Sometimes, I stub my toe and I'm like, Oh god, that really hurt, and I bet like one contraction is twenty times that. Or maybe fifty times that. Wait. Could I calculate how much worse than that a contraction would actually hurt? A million times, probably. Yeah, a million. That sounds right. I definitely can't do this.
I really want to focus on the baby. But birth is so damn distracting. It's just looming there, at the end of pregnancy, like this massive Mount Doom with Sauron's fiery eye flicking vigilantly back and forth above. I am definitely Frodo in my birth story, with the wide, terrified eyes.
Is it possible that I am making birth into too much of a big deal in my head? "My mother did this before me, and my grandmother, and her mother, and her grandmother," is one of the mantras on the sheet that my doula gave me, which I should be practicing every night, but which I have neglected because really, isn't television just as meditative, in a way?
I hope that I won't go into labour when I'm in a bad mood.
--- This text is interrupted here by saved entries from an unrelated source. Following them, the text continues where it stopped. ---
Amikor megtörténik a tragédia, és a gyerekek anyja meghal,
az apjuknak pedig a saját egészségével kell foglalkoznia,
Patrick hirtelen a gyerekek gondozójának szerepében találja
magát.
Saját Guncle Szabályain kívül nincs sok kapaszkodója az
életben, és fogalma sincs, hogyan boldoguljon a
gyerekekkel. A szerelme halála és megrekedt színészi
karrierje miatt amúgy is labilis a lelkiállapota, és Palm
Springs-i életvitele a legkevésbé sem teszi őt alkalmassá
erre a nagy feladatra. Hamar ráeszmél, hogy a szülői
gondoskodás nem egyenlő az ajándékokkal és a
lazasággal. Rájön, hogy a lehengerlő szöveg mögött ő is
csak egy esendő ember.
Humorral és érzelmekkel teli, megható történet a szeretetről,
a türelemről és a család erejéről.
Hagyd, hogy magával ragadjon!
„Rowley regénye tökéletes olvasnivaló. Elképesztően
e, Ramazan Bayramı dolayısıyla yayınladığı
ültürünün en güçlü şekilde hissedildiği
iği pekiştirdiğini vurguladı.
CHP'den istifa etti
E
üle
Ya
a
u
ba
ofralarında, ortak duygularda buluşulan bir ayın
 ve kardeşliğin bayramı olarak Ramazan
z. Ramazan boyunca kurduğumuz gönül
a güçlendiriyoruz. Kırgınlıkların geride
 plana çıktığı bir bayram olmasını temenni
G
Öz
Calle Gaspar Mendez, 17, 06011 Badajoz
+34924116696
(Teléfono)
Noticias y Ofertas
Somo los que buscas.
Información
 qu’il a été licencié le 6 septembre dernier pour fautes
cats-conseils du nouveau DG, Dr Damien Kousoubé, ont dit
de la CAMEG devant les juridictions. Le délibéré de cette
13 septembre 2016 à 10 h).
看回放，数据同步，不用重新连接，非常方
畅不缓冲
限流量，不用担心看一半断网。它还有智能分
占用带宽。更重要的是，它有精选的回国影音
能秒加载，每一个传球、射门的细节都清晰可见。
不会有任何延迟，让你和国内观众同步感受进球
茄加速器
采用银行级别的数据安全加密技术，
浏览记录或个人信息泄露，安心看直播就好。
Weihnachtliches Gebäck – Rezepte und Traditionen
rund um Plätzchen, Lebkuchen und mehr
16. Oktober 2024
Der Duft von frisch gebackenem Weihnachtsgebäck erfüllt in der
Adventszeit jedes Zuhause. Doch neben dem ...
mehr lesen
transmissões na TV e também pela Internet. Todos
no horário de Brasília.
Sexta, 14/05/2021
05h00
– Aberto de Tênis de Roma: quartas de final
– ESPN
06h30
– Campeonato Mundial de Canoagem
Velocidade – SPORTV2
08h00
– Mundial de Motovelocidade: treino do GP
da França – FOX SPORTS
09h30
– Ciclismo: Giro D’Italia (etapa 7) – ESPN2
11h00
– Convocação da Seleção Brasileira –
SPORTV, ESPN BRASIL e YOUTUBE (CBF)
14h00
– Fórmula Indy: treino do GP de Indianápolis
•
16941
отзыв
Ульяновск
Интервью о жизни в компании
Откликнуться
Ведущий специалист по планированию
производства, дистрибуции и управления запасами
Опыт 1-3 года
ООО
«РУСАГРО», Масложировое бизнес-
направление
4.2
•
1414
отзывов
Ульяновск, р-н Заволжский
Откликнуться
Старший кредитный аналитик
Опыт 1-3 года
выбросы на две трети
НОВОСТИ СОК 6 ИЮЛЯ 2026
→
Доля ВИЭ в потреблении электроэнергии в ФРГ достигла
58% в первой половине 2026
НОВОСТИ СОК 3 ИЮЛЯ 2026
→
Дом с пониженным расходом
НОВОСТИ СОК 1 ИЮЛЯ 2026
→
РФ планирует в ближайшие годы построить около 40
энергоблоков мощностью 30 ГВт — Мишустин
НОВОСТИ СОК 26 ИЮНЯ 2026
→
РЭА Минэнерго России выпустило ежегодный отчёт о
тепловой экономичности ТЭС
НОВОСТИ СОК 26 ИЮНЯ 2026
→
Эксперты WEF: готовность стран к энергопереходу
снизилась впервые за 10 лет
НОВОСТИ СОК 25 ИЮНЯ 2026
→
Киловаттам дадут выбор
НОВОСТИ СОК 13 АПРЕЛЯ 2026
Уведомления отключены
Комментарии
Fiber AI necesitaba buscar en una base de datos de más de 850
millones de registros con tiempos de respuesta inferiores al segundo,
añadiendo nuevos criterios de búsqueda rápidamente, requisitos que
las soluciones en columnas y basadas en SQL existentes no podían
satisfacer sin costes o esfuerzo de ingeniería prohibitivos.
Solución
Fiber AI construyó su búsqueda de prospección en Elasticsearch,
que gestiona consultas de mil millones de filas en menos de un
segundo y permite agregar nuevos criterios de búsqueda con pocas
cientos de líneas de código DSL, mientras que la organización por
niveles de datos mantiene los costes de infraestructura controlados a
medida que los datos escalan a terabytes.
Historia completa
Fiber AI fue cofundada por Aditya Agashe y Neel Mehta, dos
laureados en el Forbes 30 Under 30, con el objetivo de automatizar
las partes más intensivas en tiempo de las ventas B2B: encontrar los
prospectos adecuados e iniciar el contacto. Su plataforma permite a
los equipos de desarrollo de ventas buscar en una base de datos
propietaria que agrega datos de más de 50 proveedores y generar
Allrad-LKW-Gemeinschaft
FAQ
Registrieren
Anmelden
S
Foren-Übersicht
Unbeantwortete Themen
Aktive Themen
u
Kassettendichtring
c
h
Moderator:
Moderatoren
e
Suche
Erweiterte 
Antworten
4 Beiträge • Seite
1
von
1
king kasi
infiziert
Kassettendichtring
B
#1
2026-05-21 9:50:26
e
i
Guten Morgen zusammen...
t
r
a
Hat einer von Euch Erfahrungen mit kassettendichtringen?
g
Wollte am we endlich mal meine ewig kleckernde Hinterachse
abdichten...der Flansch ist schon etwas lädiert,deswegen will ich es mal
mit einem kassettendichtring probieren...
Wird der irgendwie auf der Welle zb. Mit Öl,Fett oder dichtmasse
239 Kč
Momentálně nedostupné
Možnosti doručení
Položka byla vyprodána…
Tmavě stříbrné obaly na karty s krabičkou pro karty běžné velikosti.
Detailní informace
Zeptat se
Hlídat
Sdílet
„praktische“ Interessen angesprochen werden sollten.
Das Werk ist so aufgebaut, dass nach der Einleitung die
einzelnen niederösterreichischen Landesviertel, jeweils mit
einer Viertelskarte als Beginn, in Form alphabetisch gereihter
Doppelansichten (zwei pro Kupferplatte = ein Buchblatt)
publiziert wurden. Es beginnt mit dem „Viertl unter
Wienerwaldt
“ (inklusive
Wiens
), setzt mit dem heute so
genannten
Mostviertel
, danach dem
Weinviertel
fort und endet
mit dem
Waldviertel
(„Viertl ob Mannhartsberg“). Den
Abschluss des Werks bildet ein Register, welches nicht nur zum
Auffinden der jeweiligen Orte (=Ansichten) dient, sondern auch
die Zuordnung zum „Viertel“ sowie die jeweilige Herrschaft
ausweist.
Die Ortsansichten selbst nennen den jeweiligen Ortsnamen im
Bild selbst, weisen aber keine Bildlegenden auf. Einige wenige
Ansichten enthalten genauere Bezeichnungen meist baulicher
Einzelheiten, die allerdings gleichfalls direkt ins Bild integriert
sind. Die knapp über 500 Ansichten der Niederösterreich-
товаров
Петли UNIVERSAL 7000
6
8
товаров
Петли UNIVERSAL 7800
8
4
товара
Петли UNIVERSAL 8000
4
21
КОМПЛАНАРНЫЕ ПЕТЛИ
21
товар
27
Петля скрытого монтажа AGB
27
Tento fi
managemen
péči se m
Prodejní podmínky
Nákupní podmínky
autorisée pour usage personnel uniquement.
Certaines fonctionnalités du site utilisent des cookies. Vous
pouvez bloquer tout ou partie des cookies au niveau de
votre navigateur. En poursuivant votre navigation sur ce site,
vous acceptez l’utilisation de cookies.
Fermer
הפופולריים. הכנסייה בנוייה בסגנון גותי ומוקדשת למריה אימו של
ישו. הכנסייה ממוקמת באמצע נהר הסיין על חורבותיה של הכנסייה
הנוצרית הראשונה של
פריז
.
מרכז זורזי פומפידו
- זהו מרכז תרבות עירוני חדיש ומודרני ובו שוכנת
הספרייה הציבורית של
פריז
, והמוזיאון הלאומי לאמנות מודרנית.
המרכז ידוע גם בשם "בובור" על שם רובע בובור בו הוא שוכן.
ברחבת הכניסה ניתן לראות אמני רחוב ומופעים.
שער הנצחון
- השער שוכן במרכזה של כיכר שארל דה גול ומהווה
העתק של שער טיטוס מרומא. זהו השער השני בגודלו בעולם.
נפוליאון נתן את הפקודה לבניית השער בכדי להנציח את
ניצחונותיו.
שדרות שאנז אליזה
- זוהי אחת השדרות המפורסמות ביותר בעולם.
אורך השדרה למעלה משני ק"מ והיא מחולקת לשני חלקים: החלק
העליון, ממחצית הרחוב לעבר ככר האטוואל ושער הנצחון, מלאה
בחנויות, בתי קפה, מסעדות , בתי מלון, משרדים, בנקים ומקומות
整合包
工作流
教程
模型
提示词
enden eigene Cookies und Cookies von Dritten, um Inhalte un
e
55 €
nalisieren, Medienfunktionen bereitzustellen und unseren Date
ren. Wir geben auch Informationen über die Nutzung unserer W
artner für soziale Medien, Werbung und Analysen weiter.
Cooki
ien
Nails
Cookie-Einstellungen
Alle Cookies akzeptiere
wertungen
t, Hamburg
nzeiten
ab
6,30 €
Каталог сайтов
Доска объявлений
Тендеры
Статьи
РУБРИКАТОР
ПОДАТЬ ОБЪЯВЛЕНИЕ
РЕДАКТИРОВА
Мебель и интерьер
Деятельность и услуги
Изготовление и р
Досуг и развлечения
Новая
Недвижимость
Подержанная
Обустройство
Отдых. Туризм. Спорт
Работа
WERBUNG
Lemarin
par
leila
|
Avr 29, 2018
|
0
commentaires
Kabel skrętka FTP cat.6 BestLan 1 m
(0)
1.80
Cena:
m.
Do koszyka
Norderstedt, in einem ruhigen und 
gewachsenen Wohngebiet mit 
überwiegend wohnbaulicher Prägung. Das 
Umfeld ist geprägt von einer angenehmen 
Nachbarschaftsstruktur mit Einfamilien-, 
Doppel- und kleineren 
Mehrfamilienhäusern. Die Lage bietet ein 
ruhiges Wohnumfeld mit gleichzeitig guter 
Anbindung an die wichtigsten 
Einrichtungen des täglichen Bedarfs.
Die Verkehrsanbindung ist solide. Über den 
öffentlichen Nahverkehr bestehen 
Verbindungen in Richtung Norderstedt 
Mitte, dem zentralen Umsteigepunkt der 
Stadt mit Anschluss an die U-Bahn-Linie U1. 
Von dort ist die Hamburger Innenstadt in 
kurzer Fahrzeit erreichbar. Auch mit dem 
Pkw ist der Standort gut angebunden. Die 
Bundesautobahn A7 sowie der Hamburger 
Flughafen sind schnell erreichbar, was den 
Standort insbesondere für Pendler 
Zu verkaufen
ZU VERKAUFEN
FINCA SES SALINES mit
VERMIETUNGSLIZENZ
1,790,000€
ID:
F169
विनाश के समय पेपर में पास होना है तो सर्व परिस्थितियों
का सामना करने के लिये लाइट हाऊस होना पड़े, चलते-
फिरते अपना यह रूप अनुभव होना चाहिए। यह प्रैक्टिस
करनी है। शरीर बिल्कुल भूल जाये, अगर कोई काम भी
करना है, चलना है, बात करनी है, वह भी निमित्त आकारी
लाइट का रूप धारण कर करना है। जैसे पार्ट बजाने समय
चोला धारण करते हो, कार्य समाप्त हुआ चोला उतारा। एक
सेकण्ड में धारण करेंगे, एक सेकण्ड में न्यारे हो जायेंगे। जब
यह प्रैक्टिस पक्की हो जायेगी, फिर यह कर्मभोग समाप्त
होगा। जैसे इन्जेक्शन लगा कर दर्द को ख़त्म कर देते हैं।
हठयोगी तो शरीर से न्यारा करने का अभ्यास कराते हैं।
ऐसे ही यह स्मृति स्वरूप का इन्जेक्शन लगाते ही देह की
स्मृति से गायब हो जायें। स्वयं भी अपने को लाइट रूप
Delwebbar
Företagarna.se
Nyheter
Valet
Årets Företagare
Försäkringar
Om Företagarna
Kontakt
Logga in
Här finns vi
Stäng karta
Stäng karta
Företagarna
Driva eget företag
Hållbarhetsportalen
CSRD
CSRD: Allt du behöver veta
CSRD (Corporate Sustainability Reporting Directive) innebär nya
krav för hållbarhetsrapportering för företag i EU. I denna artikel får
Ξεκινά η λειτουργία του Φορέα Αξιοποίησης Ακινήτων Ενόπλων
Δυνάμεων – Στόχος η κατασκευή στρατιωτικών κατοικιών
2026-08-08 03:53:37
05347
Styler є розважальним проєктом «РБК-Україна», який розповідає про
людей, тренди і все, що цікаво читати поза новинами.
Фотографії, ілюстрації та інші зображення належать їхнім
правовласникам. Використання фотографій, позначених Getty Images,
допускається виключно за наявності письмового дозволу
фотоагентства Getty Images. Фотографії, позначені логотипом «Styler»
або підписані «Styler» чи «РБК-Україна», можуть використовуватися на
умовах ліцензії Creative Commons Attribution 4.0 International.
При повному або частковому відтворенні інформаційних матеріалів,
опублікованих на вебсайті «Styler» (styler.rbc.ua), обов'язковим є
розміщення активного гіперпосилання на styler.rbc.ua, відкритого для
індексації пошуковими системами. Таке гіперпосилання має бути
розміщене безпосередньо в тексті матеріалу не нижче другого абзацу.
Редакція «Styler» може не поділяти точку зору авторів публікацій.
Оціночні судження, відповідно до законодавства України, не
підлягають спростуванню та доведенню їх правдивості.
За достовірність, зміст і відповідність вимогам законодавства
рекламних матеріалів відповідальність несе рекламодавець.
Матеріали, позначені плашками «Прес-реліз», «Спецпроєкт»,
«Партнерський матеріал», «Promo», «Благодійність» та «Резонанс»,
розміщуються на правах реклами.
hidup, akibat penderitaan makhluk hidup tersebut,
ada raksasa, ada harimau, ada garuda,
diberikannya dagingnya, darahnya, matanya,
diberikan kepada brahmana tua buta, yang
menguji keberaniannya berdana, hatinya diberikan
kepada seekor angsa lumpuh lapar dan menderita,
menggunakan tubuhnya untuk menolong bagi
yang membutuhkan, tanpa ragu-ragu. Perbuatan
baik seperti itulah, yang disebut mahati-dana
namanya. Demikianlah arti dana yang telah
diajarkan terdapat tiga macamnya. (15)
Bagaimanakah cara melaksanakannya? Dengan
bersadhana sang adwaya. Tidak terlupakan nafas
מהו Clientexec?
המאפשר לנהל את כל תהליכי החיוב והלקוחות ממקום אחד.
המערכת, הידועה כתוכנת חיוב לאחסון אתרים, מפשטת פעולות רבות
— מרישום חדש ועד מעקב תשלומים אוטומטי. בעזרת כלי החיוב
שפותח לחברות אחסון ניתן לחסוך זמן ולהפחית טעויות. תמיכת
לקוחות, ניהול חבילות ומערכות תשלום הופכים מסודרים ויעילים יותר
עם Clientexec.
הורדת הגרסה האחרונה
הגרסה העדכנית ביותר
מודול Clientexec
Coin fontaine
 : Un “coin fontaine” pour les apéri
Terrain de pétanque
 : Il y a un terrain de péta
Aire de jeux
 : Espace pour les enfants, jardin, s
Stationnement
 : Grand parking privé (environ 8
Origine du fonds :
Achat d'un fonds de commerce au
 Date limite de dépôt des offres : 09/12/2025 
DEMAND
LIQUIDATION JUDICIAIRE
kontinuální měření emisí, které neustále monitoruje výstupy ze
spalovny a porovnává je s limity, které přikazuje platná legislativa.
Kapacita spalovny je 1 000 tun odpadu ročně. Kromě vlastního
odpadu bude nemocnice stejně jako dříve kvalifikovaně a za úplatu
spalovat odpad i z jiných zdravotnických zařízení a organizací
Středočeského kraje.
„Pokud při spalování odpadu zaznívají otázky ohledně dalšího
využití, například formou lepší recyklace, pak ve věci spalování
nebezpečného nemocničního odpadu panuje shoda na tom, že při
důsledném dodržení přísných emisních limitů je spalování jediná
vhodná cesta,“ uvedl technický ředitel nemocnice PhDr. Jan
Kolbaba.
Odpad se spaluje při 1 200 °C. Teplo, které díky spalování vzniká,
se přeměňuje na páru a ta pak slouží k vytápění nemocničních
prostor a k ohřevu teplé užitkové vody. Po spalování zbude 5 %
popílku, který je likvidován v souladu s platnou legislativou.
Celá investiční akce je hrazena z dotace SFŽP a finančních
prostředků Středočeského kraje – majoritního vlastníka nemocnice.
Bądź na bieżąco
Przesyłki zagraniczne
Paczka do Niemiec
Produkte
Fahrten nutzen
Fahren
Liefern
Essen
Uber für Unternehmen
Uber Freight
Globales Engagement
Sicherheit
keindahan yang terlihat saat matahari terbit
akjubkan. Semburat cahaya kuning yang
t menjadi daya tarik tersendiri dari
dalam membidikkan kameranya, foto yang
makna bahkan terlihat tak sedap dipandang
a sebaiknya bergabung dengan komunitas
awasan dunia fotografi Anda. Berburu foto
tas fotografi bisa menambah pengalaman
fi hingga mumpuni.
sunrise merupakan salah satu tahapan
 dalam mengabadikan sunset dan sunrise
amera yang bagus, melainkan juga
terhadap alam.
I hope I will be feeling very positive just then. I am worried about my mood having a big impact on the quality of my labour. It would be lame to have a terrible labour just because I'd been pissy at the start, or agonizing over how flabby my arms have gotten. You can't feel like a fertility earth mother goddess when you're worrying about your flabby arms. And it's definitely best, as far as I can tell, to feel like a fertility earth mother goddess while giving birth.
"I am worried about not feeling empowered enough," I confided reluctantly in my midwife, since she seemed to be the one I owed a preemptive explanation to -- you know, for all the barfing and pooping I'll probably do on her, during the birth.